▸ Task instructions
For every line in the data below, check for the word "vegetativo", then state how many lines have it. Answer with the number only.

BEGIN

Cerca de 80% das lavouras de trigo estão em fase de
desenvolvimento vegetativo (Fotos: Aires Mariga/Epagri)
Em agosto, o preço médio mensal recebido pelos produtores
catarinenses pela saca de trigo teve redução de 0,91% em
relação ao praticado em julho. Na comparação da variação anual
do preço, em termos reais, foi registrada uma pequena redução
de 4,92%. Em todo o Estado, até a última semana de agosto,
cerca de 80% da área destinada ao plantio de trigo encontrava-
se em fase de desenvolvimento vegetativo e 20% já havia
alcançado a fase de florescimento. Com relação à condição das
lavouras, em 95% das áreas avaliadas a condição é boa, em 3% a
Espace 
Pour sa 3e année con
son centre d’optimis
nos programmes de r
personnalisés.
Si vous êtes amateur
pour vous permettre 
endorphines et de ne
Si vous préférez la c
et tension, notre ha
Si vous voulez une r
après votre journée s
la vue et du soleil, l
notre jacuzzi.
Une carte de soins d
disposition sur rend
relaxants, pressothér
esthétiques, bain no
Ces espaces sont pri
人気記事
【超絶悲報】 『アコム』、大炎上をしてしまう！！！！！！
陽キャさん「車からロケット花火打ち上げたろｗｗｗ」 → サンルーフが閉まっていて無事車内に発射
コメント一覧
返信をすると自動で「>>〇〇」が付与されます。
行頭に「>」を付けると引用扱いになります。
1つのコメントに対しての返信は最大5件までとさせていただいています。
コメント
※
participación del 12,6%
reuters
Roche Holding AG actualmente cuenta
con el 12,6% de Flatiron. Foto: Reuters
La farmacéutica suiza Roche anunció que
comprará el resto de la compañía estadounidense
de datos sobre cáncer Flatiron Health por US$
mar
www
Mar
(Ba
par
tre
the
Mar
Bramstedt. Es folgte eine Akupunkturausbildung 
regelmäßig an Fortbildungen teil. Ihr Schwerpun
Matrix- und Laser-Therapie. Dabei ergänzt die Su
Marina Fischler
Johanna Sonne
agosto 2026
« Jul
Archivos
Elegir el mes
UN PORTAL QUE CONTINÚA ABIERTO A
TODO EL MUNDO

END

▸ Solution
2